Authorisation – what does it mean after all?

In the field of Identity- & Access Management terms like authentication an authorisation are well understood, frequently used and everyone knows what they mean. Really?

Well, Identity Management is about managing identities, e.g. of employees. Access Management consequently deals with access, e.g. to information objects. And it is quite obvious that, before you may access any protected information object, you 1st have to be authenticated (Are you the one you claim to be?) and 2nd you need to be authorised (are you allowed to perform that particular activity on a specific information object?).

In a contemporary architecture, which may be considered as such when being ‘service oriented’, there hence would be an authentication service, taking care of the authentication task, and an authorisation service involved. Both are run time activities on an operational level, rather than administrative tasks on a management level.

So it’s clear now, isn’t it?

But what does authorisation mean? When is a digital identity authorised to access a protected information object in a defined way? Is it done 1) when the privilege is assigned to her / him (logically at administration time) or 2) when this authorisation is enforced (physically at runtime)?


There might be even 2 warring factions – and I have been member of each of them – each at a time. In the essential world (
http://genericiam.blogspot.de/2010/08/modelling-fundamentals.html) of course 1) applies, because once the role / attributes are assigned, nothing more is left to be done (http://genericiam.blogspot.de/2012/02/apply-approve.html). For the SOA people, who live in the real – physical – world, it might rather 2). As here you may easily design a single-tasked service, an equivalent to an authentication service.


It might not appear worth to discuss these topics here. But I encountered this discussion once at one of my customers. The good news however is, we are not the first and only ones to be confronted with this schism.
And I think the XACML people (http://xml.coverpages.org/XACML-v30-HierarchicalResourceProfile-WD7.pdf) have done quite a good job. You may remember that with PRP, PIP, PAP, PDP & PEP they defined four fundamental processors.

They perform the following tasks …
  1. The PRP does the policy retrieval,
  2. The PIP does the policy information,
  3. The PAP does the policy administration,
  4. The PDP does the policy decision and finally
  5. The PEP does the policy enforcement.
The 2nd P at the acronyms end obviously means ‘point’. In process notation the five processors do …
  1. Retrieve policy
  2. Inform about policy
  3. Administer policy
  4. Decide policy and
  5. Enforce policy.
All of them may be seen as processes from the authorisation ecosystem.

As ‘policy retrieval’ and ‘policy information’ can be matched with the well-known directory service and / or database, where the ingredients for the following activities are stored, this activity can well be seen outside of the core authorisation.

‘Administer policy’ however is the type 1) essential activity from above.

Perhaps the illustrations created by Axiomatics may help here:
see: www.axiomatics.com

The remaining two activities ‘decide policy’ and ‘enforce policy’ are performed at run-time and they would be part of the type 2) authorisation activity of the SOA people.

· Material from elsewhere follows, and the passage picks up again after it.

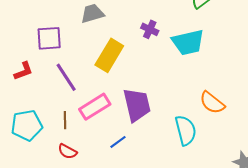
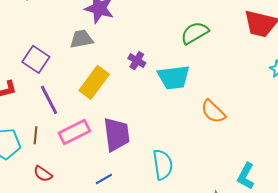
purple square: (49, 38) -> (36, 59), turned 32
orange semicircle: (212, 103) -> (213, 112), moved
brown line: (65, 120) -> (36, 135), moved
blue line: (118, 142) -> (104, 179), moved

The confusion is also related to the role based (RBAC) vs. attribute based (ABAC) access control discussion.
  • Whereas in (static) RBAC thinking an Identity is assigned at least one role (The R in RBAC) and this role comes along with the elementary entitlements dangling from them, on essential level all is done to authorise this identity. The entity containing this assignment can well be called ‘authorisation’.
  • In the (dynamic) ABAC approach rules operate on attributes (the A in ABAC) which in turn are associated with the identity. In case the attributes used here can be considered as being static, i.e. stay unchanged until next policy administration, on the essential level authorisation would happen – as in the RABC world – when the rules are set into place. However as rules might be complicated and are not directly assigned to an identity this case is less obvious and reveals its truth after closer examination only.  
If however attributes (not to talk about rules) may change from one policy decision to the other, policy decision would be the authorisation step.

For real world static RBAC authorisations you would anyway need roles and rules in combination. So changing the R for an A makes less a difference than the increase of dynamicity.

I think I will adapt my essential processes to reflect this thinking. And time has come anyway to amend them with a ‘physical ring’in order to cover the physical runtime processes as well.